TASK DETAILS |
Search the material for the word "titulů" and copy every line in which it occurs.

DATA |
○ ○ ○ ○

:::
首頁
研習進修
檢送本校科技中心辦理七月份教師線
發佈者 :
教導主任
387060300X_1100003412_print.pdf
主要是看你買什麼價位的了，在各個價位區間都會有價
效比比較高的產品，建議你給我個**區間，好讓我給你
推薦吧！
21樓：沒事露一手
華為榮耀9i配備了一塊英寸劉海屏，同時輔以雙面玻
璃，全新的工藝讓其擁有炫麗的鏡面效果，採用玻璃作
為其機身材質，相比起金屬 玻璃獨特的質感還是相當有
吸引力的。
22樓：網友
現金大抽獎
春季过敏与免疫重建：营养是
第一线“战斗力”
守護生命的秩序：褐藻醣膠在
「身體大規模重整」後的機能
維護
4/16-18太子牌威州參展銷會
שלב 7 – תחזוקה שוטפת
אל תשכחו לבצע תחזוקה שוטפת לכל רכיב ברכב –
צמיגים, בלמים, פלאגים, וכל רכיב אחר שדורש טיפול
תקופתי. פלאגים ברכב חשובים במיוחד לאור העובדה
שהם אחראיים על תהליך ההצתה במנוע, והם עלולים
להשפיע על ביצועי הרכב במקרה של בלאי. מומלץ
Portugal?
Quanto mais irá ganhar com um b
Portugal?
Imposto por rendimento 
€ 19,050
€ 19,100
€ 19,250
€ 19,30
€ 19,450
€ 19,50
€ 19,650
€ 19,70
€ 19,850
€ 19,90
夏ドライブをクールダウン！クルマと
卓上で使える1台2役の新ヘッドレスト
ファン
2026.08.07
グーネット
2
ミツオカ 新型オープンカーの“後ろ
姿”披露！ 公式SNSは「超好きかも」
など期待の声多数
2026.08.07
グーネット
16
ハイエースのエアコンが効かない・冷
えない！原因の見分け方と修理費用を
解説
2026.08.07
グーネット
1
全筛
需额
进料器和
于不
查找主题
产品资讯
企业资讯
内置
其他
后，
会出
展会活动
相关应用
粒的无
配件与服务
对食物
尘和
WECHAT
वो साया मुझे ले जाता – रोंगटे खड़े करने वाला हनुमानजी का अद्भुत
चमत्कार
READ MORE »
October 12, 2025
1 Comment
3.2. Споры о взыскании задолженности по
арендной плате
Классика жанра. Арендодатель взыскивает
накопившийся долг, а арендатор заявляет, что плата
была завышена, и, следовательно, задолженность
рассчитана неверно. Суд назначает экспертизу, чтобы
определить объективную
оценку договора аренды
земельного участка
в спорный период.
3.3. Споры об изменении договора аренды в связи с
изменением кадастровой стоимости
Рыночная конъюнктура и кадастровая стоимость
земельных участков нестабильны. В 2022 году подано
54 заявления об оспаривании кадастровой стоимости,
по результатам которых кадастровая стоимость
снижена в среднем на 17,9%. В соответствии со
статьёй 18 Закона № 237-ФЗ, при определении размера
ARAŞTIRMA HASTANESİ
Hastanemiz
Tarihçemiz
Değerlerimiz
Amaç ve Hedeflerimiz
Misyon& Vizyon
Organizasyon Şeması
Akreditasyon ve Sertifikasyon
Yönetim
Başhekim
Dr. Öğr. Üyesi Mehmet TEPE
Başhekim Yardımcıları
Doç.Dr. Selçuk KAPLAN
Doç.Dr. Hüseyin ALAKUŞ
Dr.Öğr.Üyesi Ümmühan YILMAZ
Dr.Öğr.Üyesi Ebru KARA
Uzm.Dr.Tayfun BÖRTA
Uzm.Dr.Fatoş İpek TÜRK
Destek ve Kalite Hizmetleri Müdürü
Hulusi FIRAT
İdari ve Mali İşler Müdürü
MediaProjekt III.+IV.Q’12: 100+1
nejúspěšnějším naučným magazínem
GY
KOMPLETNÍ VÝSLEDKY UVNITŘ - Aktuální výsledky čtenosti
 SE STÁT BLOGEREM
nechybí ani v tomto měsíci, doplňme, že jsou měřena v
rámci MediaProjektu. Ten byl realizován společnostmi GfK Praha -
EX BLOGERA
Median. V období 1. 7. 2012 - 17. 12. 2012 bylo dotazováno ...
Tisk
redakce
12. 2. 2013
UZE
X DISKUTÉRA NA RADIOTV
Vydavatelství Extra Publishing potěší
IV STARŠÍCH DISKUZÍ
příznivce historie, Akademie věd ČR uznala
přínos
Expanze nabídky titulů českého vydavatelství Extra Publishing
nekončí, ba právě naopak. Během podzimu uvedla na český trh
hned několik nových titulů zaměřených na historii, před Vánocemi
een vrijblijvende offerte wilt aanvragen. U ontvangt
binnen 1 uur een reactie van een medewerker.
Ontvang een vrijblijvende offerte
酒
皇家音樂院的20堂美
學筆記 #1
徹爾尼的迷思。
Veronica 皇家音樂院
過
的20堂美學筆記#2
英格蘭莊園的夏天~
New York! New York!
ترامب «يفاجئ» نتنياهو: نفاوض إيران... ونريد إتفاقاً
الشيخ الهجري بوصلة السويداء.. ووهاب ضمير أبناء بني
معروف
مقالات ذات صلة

○ ○ ○ ○

THE COMPLETED TASK |
Expanze nabídky titulů českého vydavatelství Extra Publishing
hned několik nových titulů zaměřených na historii, před Vánocemi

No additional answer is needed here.